The findings contradict opinions that it is normal for teenagers to get into a sleeping pattern of staying up late and sleeping in, or advisable to adjust school times to fit in with a teenager's sleep patterns, she said.

Since the study was observational in design, it is difficult to determine what could be causing the effect, said CBC's medical specialist Dr. Karl Kabasele.

"What's not clear is perhaps maybe it's the kids who like to do exercise who just choose to get up early and go to bed early," Kabasele said. "Kids who stay up late can't really exercise."

Screen time, diet, parenting factors

The study's authors said that young people who are attracted to physical activity may choose to get up early to take part in early morning training sessions or to walk or bike to school. Similarly, young people who prefer screen time may choose to stay up late to watch TV or log on to social networking.

External factors in the home may also make a difference, such as parents' need to leave early for work, siblings' activities and household rules around bedtime, the researchers said.

The findings point to the importance of having parents encourage healthy habits in their children, Kabasele said.

Dr.
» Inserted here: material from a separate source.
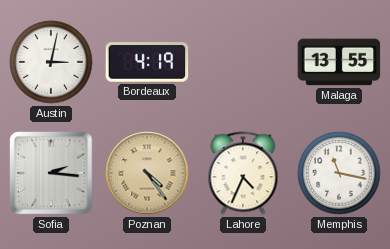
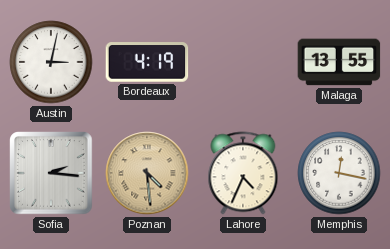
Poznan: 4:24 -> 4:29
Memphis: 11:17 -> 12:17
Louise Hardy, a senior research fellow at the Prevention Research Collaboration based at the University of Sydney, studied childhood obesity rates in New South Wales.

There is a strong association between sedentary activities such as television viewing and obesity, Hardy said.

The researchers "haven't got dietary data, but it would be interesting to see if those children going to bed late are actually in front of a television or maybe they're social networking where they can get their hands off the computer to eat."

The investigators called for long-term studies to confirm how bed and wake time habits may affect weight, as well as experiments that manipulate bedtimes to shed light on the possible cause-and-effect mechanisms.

The study was funded by the Australian Commonwealth Department of Health and Aging; the Department of Agriculture, Fisheries and Forestry; and by the Australian Food and Grocery Council, an industry sponsor that the researchers said played no role in preparing the manuscript.